Una caravana con miles de migrantes hondureños que marchan hacia los Estados Unidos escapando de su crisis se concentraron en las últimas horas en el puente sobre el río Suchiate que separa Guatemala y México.

Volaron piedras. Hubo gritos. Quedaron zapatos abandonados en el suelo, niños en lágrimas, caras ensangrentadas.

Una masa humana se desbordó en la frontera. Después llegó la calma, pero no las certezas.

«Nosotros no venimos a molestar a nadie, lo que queremos es pasar.
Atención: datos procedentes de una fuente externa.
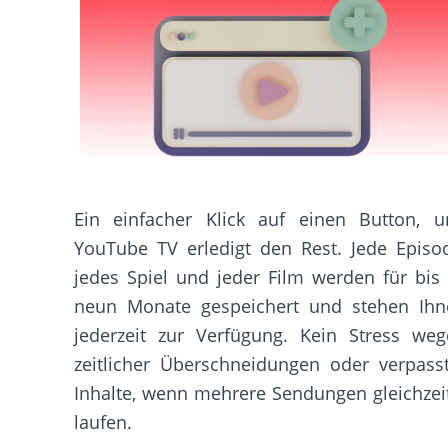
Ein einfacher Klick auf einen Button, u
YouTube TV erledigt den Rest. Jede Episo
jedes Spiel und jeder Film werden für bis
neun Monate gespeichert und stehen Ihn
jederzeit zur Verfügung. Kein Stress we
zeitlicher Überschneidungen oder verpass
Inhalte, wenn mehrere Sendungen gleichzei
laufen.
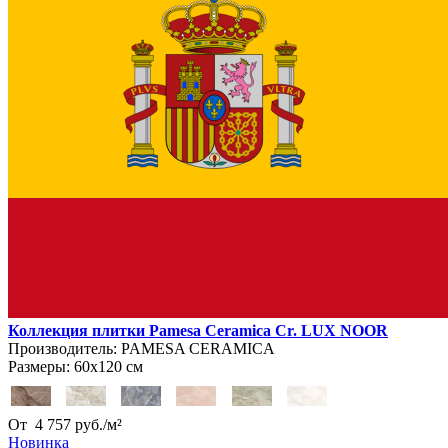
Коллекция плитки Pamesa Ceramica Cr. LUX NOOR
Производитель:
PAMESA CERAMICA
Размеры:
60х120 см
От
4 757
руб.
/
м²
Новинка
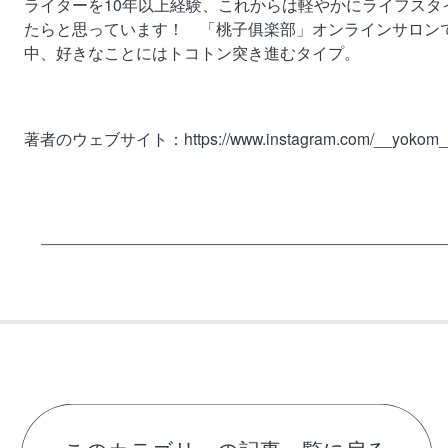
ライターを10年以上経験、これからは軽やかにライフスタ
たらと思っています！ 「桃子俱楽部」オンラインサロン
中、好きなことにはトコトン突き進むタイプ。
著者のウェブサイト：
https://www.instagram.com/__yokom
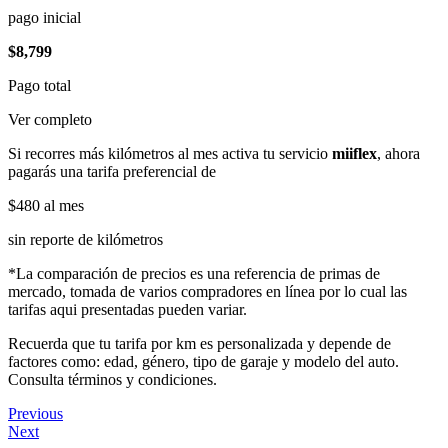
pago inicial
$8,799
Pago total
Ver completo
Si recorres más kilómetros al mes activa tu servicio
miiflex
, ahora
pagarás una tarifa preferencial de
$480
al mes
sin reporte de kilómetros
*La comparación de precios es una referencia de primas de
mercado, tomada de varios compradores en línea por lo cual las
tarifas aqui presentadas pueden variar.
Recuerda que tu tarifa por km es personalizada y depende de
factores como: edad, género, tipo de garaje y modelo del auto.
Consulta términos y condiciones.
Previous
Next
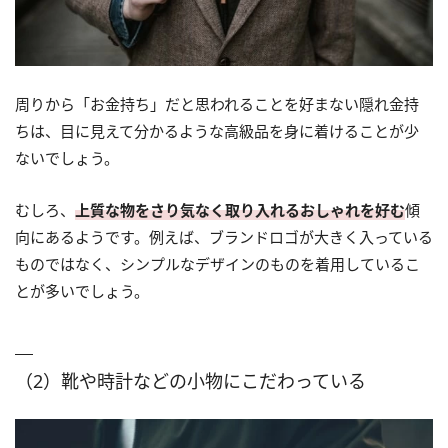
周りから「お金持ち」だと思われることを好まない隠れ金持
ちは、目に見えて分かるような高級品を身に着けることが少
ないでしょう。
むしろ、
上質な物をさり気なく取り入れるおしゃれを好む
傾
向にあるようです。例えば、ブランドロゴが大きく入っている
ものではなく、シンプルなデザインのものを着用しているこ
とが多いでしょう。
（2）靴や時計などの小物にこだわっている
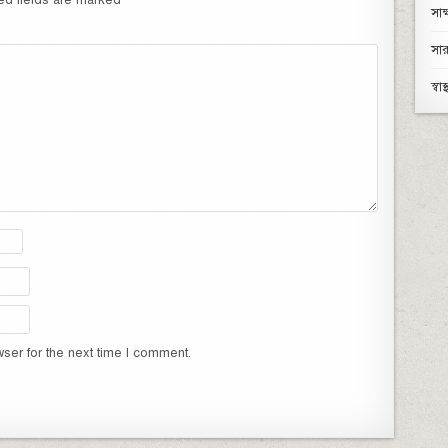
ed fields are marked
*
সাক
সা
স্বাস্থ
ser for the next time I comment.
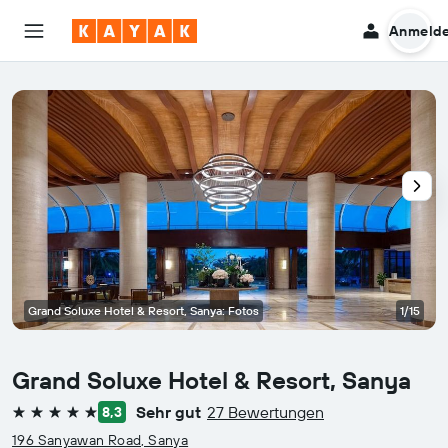
Anmeld
Grand Soluxe Hotel & Resort, Sanya: Fotos
1/15
Grand Soluxe Hotel & Resort, Sanya
Sehr gut
27 Bewertungen
8,3
5 Sterne
196 Sanyawan Road, Sanya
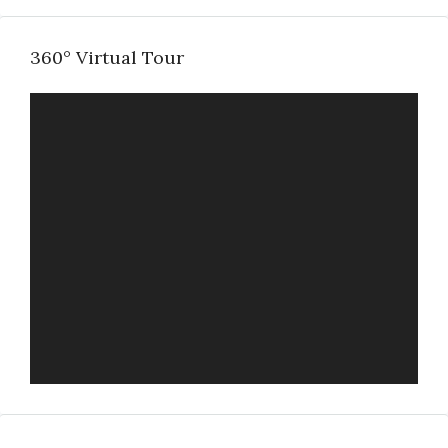
360° Virtual Tour
FULL SCREEN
Pasar dignamente para seguir hasta arriba, hasta los Estados Unidos», dijo Juan Carlos Montejo, un hondureño de 30 años que quiere ver cumplido su «sueño americano».

La frontera del poblado mexicano de Ciudad Hidalgo permanecía cerrada después de que el viernes la caravana irrumpiera en estampida desde el paso fronterizo de la localidad guatemalteca de Tecún Umán.

Decenas de policías antimotines custodiaban la línea fronteriza en el puente internacional, mientras miles aguardaban hacinados detrás de la valla que los separaba de México.

México advirtió que sólo dejará pasar a quienes tengan documentos migratorios. Pero nadie que tenga visa trataría de entrar de esa manera.

Algunos plantean pedir refugio en tierra mexicana, aunque para eso deberían permanecer hasta 3 meses detenidos en instalaciones migratorias.

«Venimos emigrando por la crisis. En mi país no se puede vivir porque ahí no le alcanza para nada a uno el sueldo. No hay trabajo, no hay seguridad, no hay educación, no hay nada. Entonces vamos para Estados Unidos, para darle un futuro mejor a nuestras familias», agregó Juan Carlos Montejo.

Tras una convocatoria por redes sociales, la caravana salió el sábado anterior desde la hondureña San Pedro Sula, una de las ciudades más violentas del mundo. Y se fue engrosando hasta reunir unas 5.000 personas al llegar a la frontera mexicana, unos 650 kilómetros y una semana después.

«Salimos caminando, con esfuerzo, sufriendo», dijo Dani Infantes, oriundo de Copán. «Nosotros no venimos aquí por ganas de seguir sufriendo, venimos porque no podemos vivir en nuestro país. No hay trabajo, no nos alcanza.»

El presidente estadounidense Donald Trump agradeció a México que los frenara. Antes amenazó a Guatemala, Honduras y El Salvador con quitarles ayuda financiera.

Los uniformados usaron gases lacrimógenos para controlar a la multitud que corrió hacia la frontera mexicana. Algunos incluso se tiraron al río. Pocos lograron atravesar.

El presidente de México Enrique Peña Nieto calificó el incidente en su frontera como «una situación inédita» y advirtió que no se permitirá el ingreso de manera irregular y «mucho menos de forma violenta«.

La mayoría de los hondureños culpa al mandatario Juan Orlando Hernández por no terminar con los problemas sociales que llevan a la migración.